Saturday 28 July 2012

Boston Tea Party Museum- The Empire strikes back!

The Boston Tea Party Museum stands on the site of the Boston Tea Party, known as 'The stone cold tea massacre' to all British schoolkids. My target is acquired.

Inside, visitors encounter guides impersonating characters from the event. Here, charismatic sociopath Samuel Adams implores us to engage in colonial thuggery.
The heartless tea-bashing continues aboard deck, with children encouraged to throw replica crates into the harbor. Damned un-English!

But not so fast! While the Manson family-style horror continues, I clandestinely drop a perforated tiny bag from old Blighty upon the deck. That's right- I'm putting that tea BACK on the ship!

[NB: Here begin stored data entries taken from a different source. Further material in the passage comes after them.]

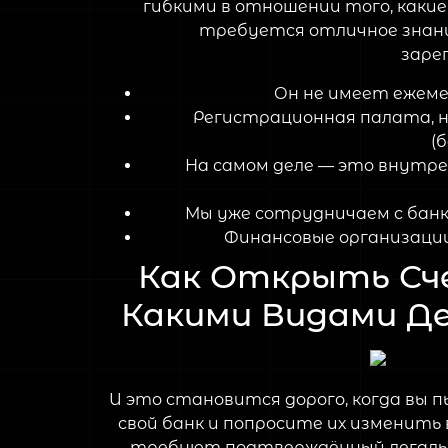
гибкими в отношении того, каки
требуется отличное знани
заре
Он не имеет ежеме
Регистрационная палата, н
(
На самом деле — это внутр
Мы уже сотрудничаем с банк
Финансовые организации
Как Открыть Сче
Какими Видами Де
И это становится дорого, когда вы 
свой банк и попросите их изменить
требуют подтверждённый легальны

Down below decks I do the same, right on top of a crate of salty biscuits or weevils or some shit. Sons of Washington, sons of Lincoln and Happy Day's Tom Boswell: who's laughing now? Who's laughing? Whu-ha-ha-haaa!

My mission complete and escape made (despite a minor shoot-out with Ron Paul in the gift shop), I settle down to drink Virgil's root beer. Please note America- I am not pouring this much-loved beverage of yours into sea water and turds. I'm pouring it down my bloody throat. Anyhoo, honor satisfied, I think. Your move, Mel Gibson!

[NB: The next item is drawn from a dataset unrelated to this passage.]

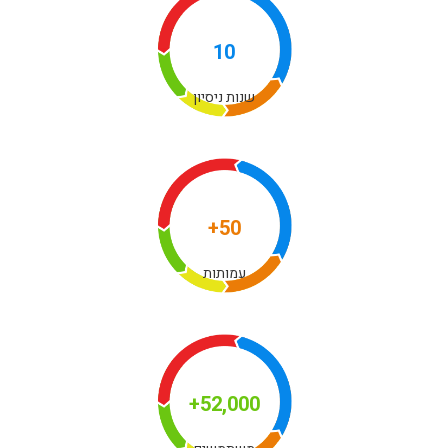
10
שנות ניסיון
50+
עמותות
52,000+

  1. I have been happily waiting for this post.

    1. That's very sporting of you, my American pal.

  2. What an unusual lot of animal paintings. You obviously enjoy painting them. Lots of animal paintings can be browsed at wahooart.com who supplies canvas prints from the images. How about this one?: by Archibald Thorburn, a Scottish bird artist, http://EN.WahooArt.com/A55A04/w.nsf/OPRA/BRUE-8DP2A6, of a Great Auk.

    1. Scott. Scott, I thought we had this under control. It seems every blog I start, you turn up. I can't run anymore, Scott.

      These are not paintings, they are photos. Photos exist, Scott. Pretending they don't exist won't make photos go away.

      And they are not animals. The things in these photos (six in all, hardly anyone elses' idea of 'an unusual number but yours, Scott. Yes, eight DOES exist. Deal with it)are humans. Please, please give them the dignity of not calling them Great Auks.

      Scott, we'll always have Cancun. You know that. But even then we barely made it out of there alive. Border guards distrust turpentine and feathers, not to mention the stuffed adult Tapir.

      You gotta move on, my friend. Truly. I wish you an this Archibald Thorburn the best.

  3. James, what are you doing? Stop trying to undermine this vital institution. Don't you realize that exporting tea for Americans to throw into their harbors is about the only industry Britain has left?!